That is what we have in common with the Big Bang, and our role in the whole giant Universe: not to fight our individual death, but to fight the collective death of everything, anything, that is a little different, a little more complex than the world around it.
If that is the point of our existence, then the longevity of any single instance of life doesn’t matter. What matters is its contribution to this, the Ultimate Crusade, the Why We Are Here, while it is alive. It’s not how long it lasts, but what it does while it is around.

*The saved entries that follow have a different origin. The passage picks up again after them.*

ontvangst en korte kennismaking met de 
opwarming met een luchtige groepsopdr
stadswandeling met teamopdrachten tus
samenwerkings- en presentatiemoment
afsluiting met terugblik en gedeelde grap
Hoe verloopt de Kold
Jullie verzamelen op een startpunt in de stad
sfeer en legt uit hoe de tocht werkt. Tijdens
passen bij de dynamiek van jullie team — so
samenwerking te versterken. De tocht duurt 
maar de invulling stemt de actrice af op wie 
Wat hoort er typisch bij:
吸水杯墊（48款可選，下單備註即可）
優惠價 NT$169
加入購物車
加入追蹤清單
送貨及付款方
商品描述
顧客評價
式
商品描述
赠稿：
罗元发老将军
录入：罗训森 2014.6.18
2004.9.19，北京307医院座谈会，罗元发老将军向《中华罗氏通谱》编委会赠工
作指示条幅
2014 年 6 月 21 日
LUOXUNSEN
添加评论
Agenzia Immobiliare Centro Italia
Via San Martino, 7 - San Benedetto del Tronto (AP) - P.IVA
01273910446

The same reasoning that applies to life applies to societies as well. The success of a society should be measured not by its longevity, but by its contributions to the human mission toward complexity. Of course, just like with life, a society that’s around longer is going to have more of a chance at doing this, but the reason is not because of longevity itself. It’s because of what a society does that generates complexity. It’s the generation of new ideas, new ways of doing things to build things that are ever more complex, whether they be material, like cities, or immaterial, like organizational and political patterns.
Rome was a successful society, not because it lasted a thousand years before its collapse, but because in the time that it was around, it developed ever more complex, more effective ways of doing things. It laid the foundation down for modern civilization to grow from things like rule of law, republican decision-making, art and literature. It bequeathed the one gift every society is supposed to – the gift of ideas.

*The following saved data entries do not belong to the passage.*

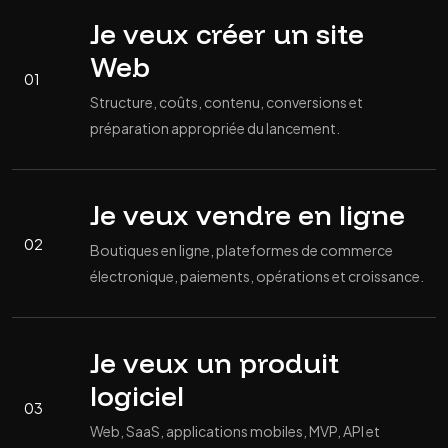
Je veux créer un site
Web
01
Structure, coûts, contenu, conversions et
préparation appropriée du lancement.
Je veux vendre en ligne
02
Boutiques en ligne, plateformes de commerce
électronique, paiements, opérations et croissance.
Je veux un produit
logiciel
03
Web, SaaS, applications mobiles, MVP, API et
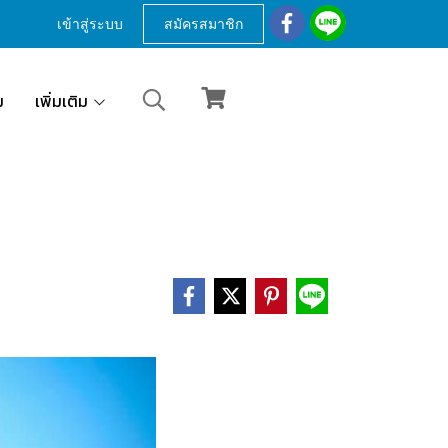
เข้าสู่ระบบ
สมัครสมาชิก
ม
เพิ่มเติม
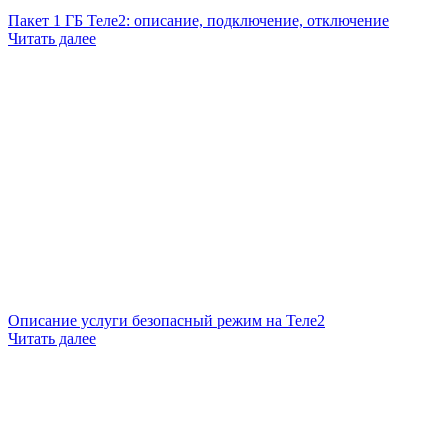
Пакет 1 ГБ Теле2: описание, подключение, отключение
Читать далее
Описание услуги безопасный режим на Теле2
Читать далее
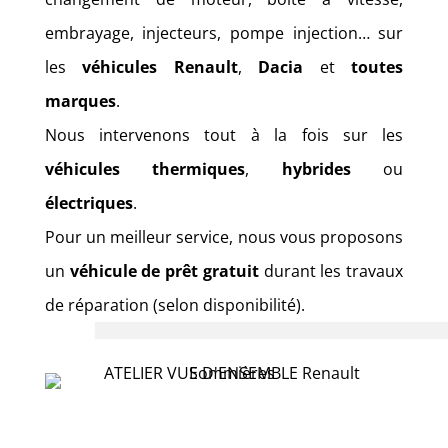
embrayage, injecteurs, pompe injection… sur
les
véhicules Renault
,
Dacia
et
toutes
marques
.
Nous intervenons tout à la fois sur les
véhicules thermiques
,
hybrides
ou
électriques
.
Pour un meilleur service, nous vous proposons
un
véhicule de prêt gratuit
durant les travaux
de réparation (selon disponibilité).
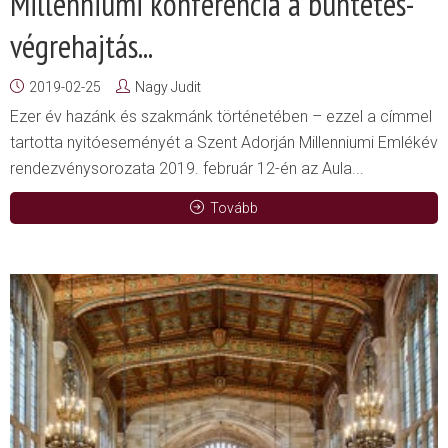
Millenniumi konferencia a büntetés-
végrehajtás...
2019-02-25
Nagy Judit
Ezer év hazánk és szakmánk történetében – ezzel a címmel
tartotta nyitóeseményét a Szent Adorján Millenniumi Emlékév
rendezvénysorozata 2019. február 12-én az Aula...
Tovább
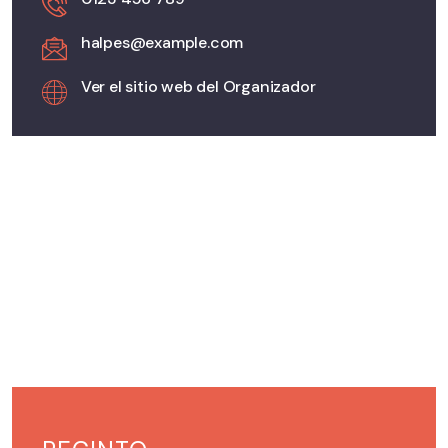
halpes@example.com
Ver el sitio web del Organizador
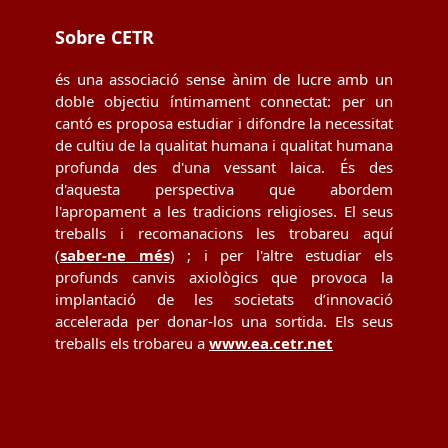
Sobre CETR
és una associació sense ànim de lucre amb un
doble objectiu íntimament connectat: per un
cantó es proposa estudiar i difondre la necessitat
de cultiu de la qualitat humana i qualitat humana
profunda des d'una vessant laica. És des
d'aquesta perspectiva que abordem
l'apropament a les tradicions religioses. El seus
treballs i recomanacions les trobareu aquí
(
saber-ne més
) ; i per l'altre estudiar els
profunds canvis axiològics que provoca la
implantació de les societats d’innovació
accelerada per donar-los una sortida. Els seus
treballs els trobareu a
www.ea.cetr.net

There are societies that have existed for longer than Rome ever did. The famous “undiscovered” civilizations of the Amazon or Andaman Islands, which have lived at Stone Age prehistoric levels in isolated physical environments for thousands of years. Are they more successful just because they survived? Or are they in some ways less successful because they have contributed little to the mission of complexity that we all share?

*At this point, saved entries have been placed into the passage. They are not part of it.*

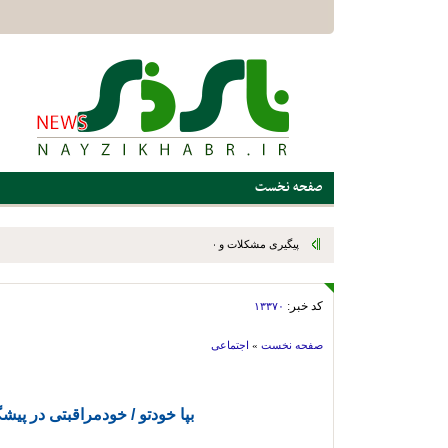
صفحه نخست
پیگیری مشکلات و حمایت از قهرمانان ورزشی؛ برنامه ویژه اداره ور
میدانی
کد خبر:
۱۳۳۷۰
صفحه نخست
»
اجتماعی
بپا خودتو / خودمراقبتی در پیشگ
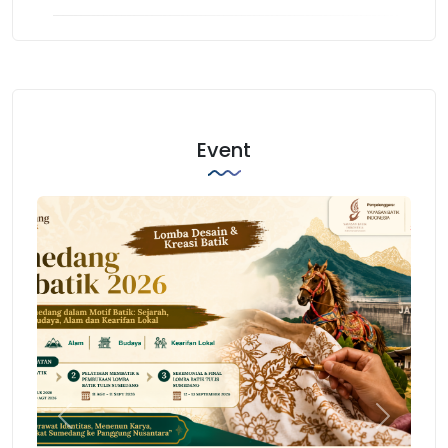
Event
Previous
Next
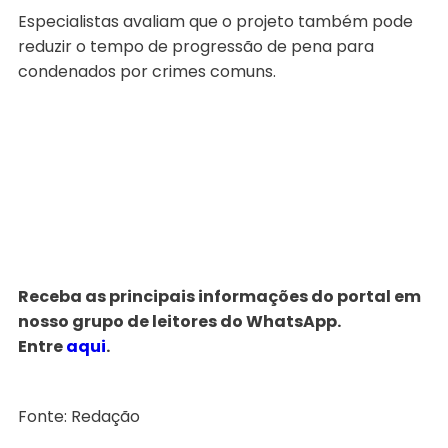
Especialistas avaliam que o projeto também pode
reduzir o tempo de progressão de pena para
condenados por crimes comuns.
Receba as principais informações do portal em
nosso grupo de leitores do WhatsApp.
Entre
aqui
.
Fonte: Redação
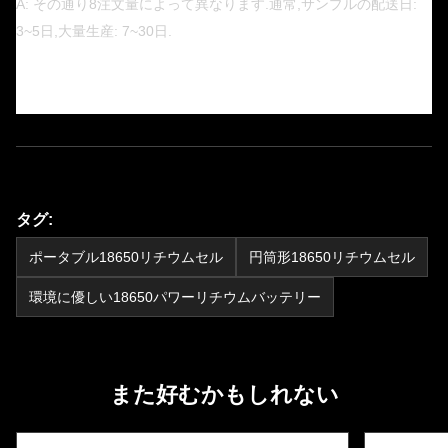
A: その通り8注文量によって異なります.通常,サンプルの配送日:
3~5日,大量生産: 7~30日.
タグ:
ポータブル18650リチウムセル
円筒形18650リチウムセル
環境に優しい18650パワーリチウムバッテリー
また好むかもしれない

There is another word for complexity, at least in how we employ it. It’s not just technology – though technology, as the development of new methods for interacting with our environment to produce material goods, is probably the best example.
The word is creativity, and it encompasses in its many dimensions the purpose of the human species.
Technology is one form of creativity – the form our modern civilization is most enthralled by. This is creativity employed in the touch-and-feel world of material things. But there is another form of creativity, one employed in the world of immaterial ideas and abstractions. And this is Art.
Art encompasses much more than just paintings. Art is the evolution and advancement of all immaterial ideas. For example, how we should structure a society. This essay is an attempt at Art, at least to the degree it pushes new ideas, more than it is a form of Technology. Political ideas are Art. Religions are Art. And these ideas are not just sideshows to the real business of creating more complex material things. They allow us to even ask the why in the first place.
A successful society needs to leave behind a mark. That mark doesn’t just have to be things and structures. It can also be the more intangible legacy of ideas. Even if we don’t remember where they came from, the society that generated those ideas is still successful. It still pushed away the inevitable collective death of existence a little bit further, for a little bit longer.